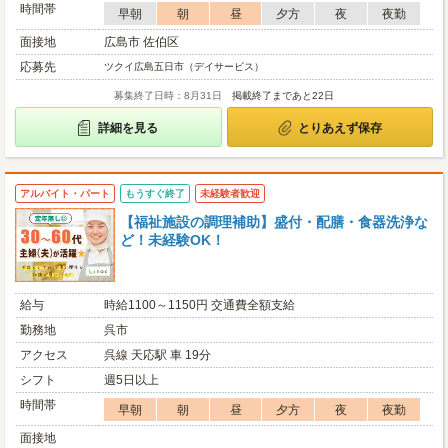
時間帯
早朝
朝
昼
夕方
夜
夜勤
面接地
広島市 佐伯区
応募先
ツクイ広島五日市（デイサービス）
募集終了日時：8月31日
掲載終了まであと22日
詳細を見る
とりあえず保存
アルバイト・パート
もうすぐ終了
未経験者歓迎
【福祉施設の調理補助】盛付・配膳・食器洗浄な
ど！未経験OK！
給与
時給1100～1150円 交通費全額支給
勤務地
呉市
アクセス
呉線 天応駅 車 19分
シフト
週5日以上
時間帯
早朝
朝
昼
夕方
夜
夜勤
面接地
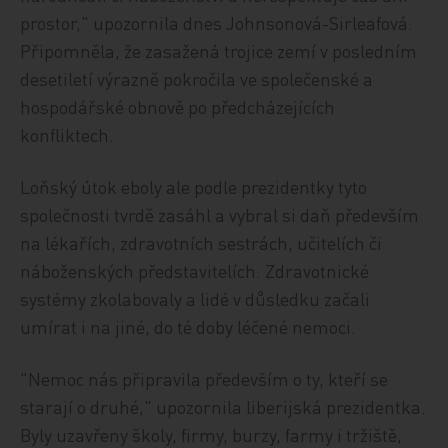
prostor," upozornila dnes Johnsonová-Sirleafová.
Připomněla, že zasažená trojice zemí v posledním
desetiletí výrazně pokročila ve společenské a
hospodářské obnově po předcházejících
konfliktech.
Loňský útok eboly ale podle prezidentky tyto
společnosti tvrdě zasáhl a vybral si daň především
na lékařích, zdravotních sestrách, učitelích či
náboženských představitelích. Zdravotnické
systémy zkolabovaly a lidé v důsledku začali
umírat i na jiné, do té doby léčené nemoci.
"Nemoc nás připravila především o ty, kteří se
starají o druhé," upozornila liberijská prezidentka.
Byly uzavřeny školy, firmy, burzy, farmy i tržiště,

:: AIM OF THE EXERCISE ::
Omitting all pictures, reproduce the records above in their entirety.

:: RESULT ::
時間帯
早朝
朝
昼
夕方
夜
夜勤
面接地
広島市 佐伯区
応募先
ツクイ広島五日市（デイサービス）
募集終了日時：8月31日
掲載終了まであと22日
詳細を見る
とりあえず保存
アルバイト・パート
もうすぐ終了
未経験者歓迎
【福祉施設の調理補助】盛付・配膳・食器洗浄な
ど！未経験OK！
給与
時給1100～1150円 交通費全額支給
勤務地
呉市
アクセス
呉線 天応駅 車 19分
シフト
週5日以上
時間帯
早朝
朝
昼
夕方
夜
夜勤
面接地
prostor," upozornila dnes Johnsonová-Sirleafová.
Připomněla, že zasažená trojice zemí v posledním
desetiletí výrazně pokročila ve společenské a
hospodářské obnově po předcházejících
konfliktech.
Loňský útok eboly ale podle prezidentky tyto
společnosti tvrdě zasáhl a vybral si daň především
na lékařích, zdravotních sestrách, učitelích či
náboženských představitelích. Zdravotnické
systémy zkolabovaly a lidé v důsledku začali
umírat i na jiné, do té doby léčené nemoci.
"Nemoc nás připravila především o ty, kteří se
starají o druhé," upozornila liberijská prezidentka.
Byly uzavřeny školy, firmy, burzy, farmy i tržiště,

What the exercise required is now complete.